Qual è stata la genesi di “Il corpo non dimentica”, che tra l’altro ha appena compiuto un mese dalla pubblicazione ed è già alla seconda ristampa?
«Il libro è finito per essere una medicina, ma inizialmente non voleva esserlo. È nato dalla bozza di un saggio ma poi ha preso la forma di un memoriale dal momento in cui ho parlato con l’editor del progetto. Ho cominciato a scriverlo nel 2012, c’è voluto davvero molto tempo per finirlo».
Com’è iniziato il tuo cammino verso l’alcolismo?
«Gli anni duri sono stati tra i 25 e 28 anni, prima ero una persona che beveva molto, solo in seguito è diventato una sorta di secondo lavoro. Mi sono resa conto di essere diventata un’alcolista quando mi sono risvegliata al pronto soccorso di Milano, in quelle che potremmo definire le “celle degli ubriachi”. Sono zone in cui mettono chi deve farsi passare la sbronza. Mi risvegliai lì senza sapere dove fossi e come ci fossi arrivata».
C’è un motivo scatenante in questi casi?
«No, non c’è. Non ha cause materiali, è inutile pensare che possa dipendere da cose come la presenza di casi simili da parte di lontani zii e via dicendo; non ci sono state nemmeno motivi familiari, visto che ho una famiglia meravigliosa».
Il tuo libro è un esempio di “non fiction”, un genere che sta cominciando a crescere, anche se ancora abbastanza di nicchia.
«Penso che ora come ora la non fiction rappresenti più o meno il 30% di quello che viene pubblicato in Italia, ma è una percentuale destinata a crescere. Gli editori si sono resi conto che la saggistica pone dei limiti, invece la non fiction dà per scontato che ci sia un autore che si è posto il problema della leggibilità».
L’alcolismo, e in particolare l’alcolismo femminile, sono temi di cui in Italia non si sente mai quasi parlare. Secondo te per quale motivo?

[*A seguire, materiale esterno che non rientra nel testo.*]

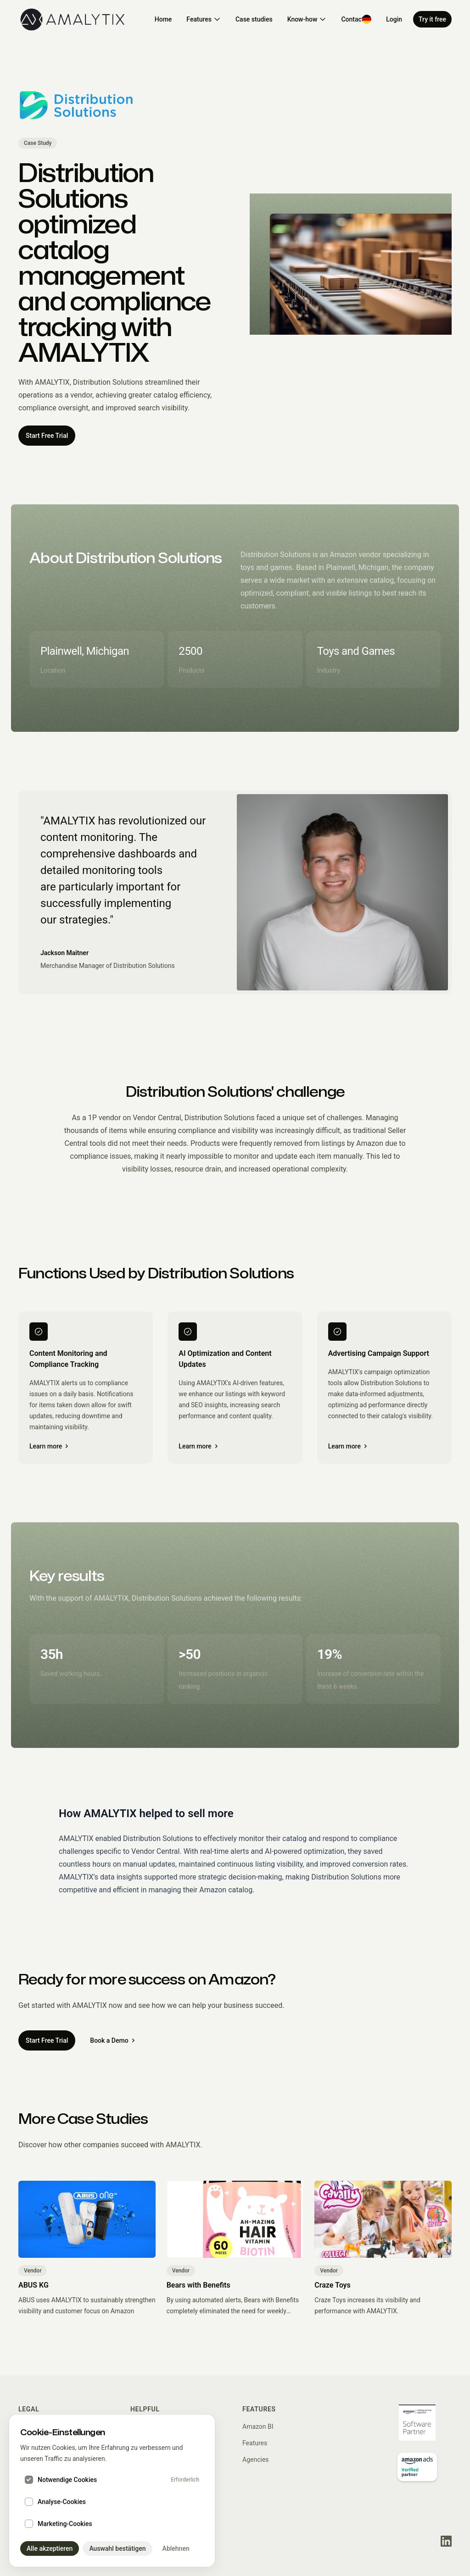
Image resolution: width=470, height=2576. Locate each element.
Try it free (432, 19)
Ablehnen (176, 2548)
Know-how (307, 19)
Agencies (255, 2459)
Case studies (254, 19)
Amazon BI (258, 2426)
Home (163, 19)
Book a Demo (112, 2040)
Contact (352, 19)
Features (203, 19)
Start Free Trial (47, 435)
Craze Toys (332, 2285)
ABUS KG (33, 2285)
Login (394, 19)
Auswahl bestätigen (117, 2548)
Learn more (48, 1446)
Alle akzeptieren (50, 2548)
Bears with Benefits (198, 2285)
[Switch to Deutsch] (366, 19)
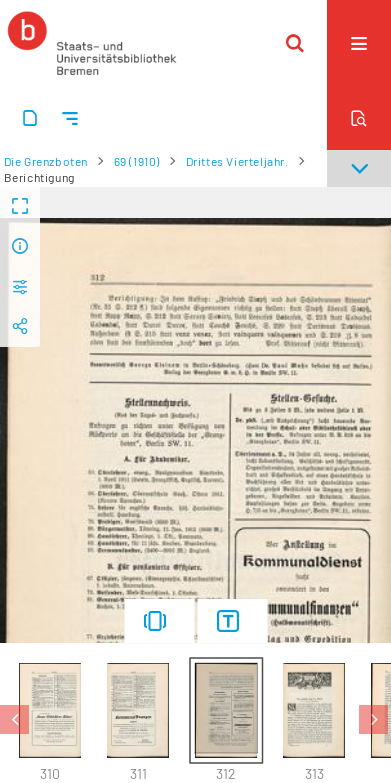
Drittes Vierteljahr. (237, 161)
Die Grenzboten (46, 161)
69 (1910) (137, 161)
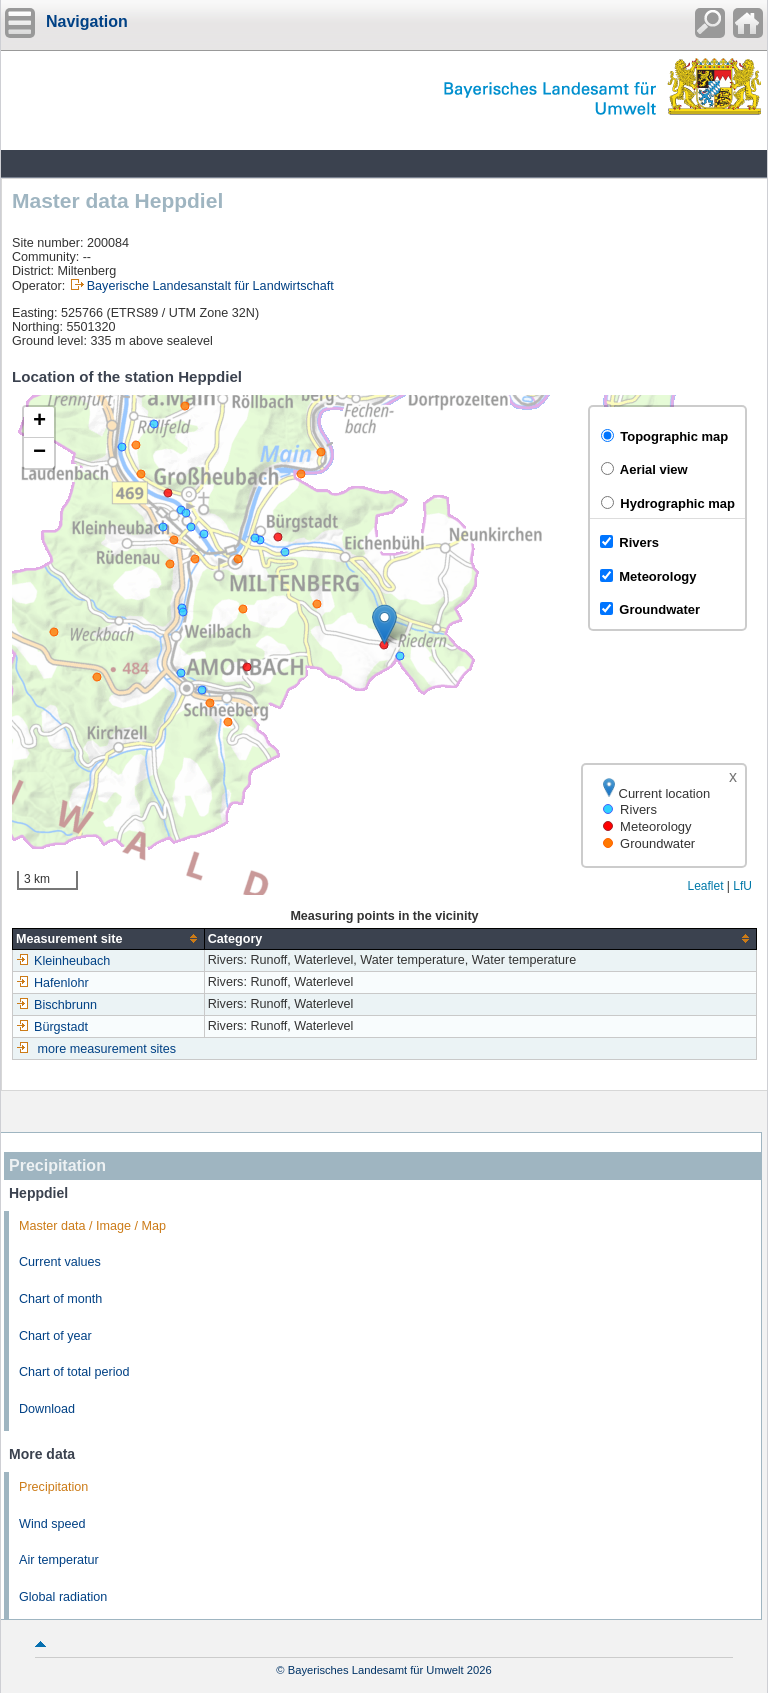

«Perché non ne sa niente nessuno. Dopo questo libro sono diventata una sorta di “poster girl” dell’alcolismo italiano, forse ho fatto saltare il tappo. Quando sono stata male però non ne parlava nessuno, semplicemente non interessava. Nessuno vuol sentir parlare di alcolismo, penso che una dei motivi sia anche dovuto al fatto che l’Italia ha nella produzione alcolica uno dei suoi punti forti. Il fatto che questo punto forte sia una sostanza in grado di rovinare vite e che porta ad abusarne non interessa, si pensa che sia solo la droga a condurre a quei problemi. Quando ero circondata da gente che si ubriacava ho visto cose molto brutte e ora che ne sto parlando pubblicamente devo ancora vedere prove concrete del fatto che il problema venga affrontato seriamente».
È stato difficile smettere e cosa ti ha convinto?
«Una notte ho dormito con la porta di casa aperta, questo mi ha convinto che era arrivato il momento di fare qualcosa. Smettere in realtà è stato molto facile, più di quanto pensassi. Certamente è meglio non farlo da soli, è sempre una buona idea affidarsi a un terapeuta o a un gruppo di sostegno. È necessario tirarsi fuori dal guscio e affrontare il problema a viso aperto».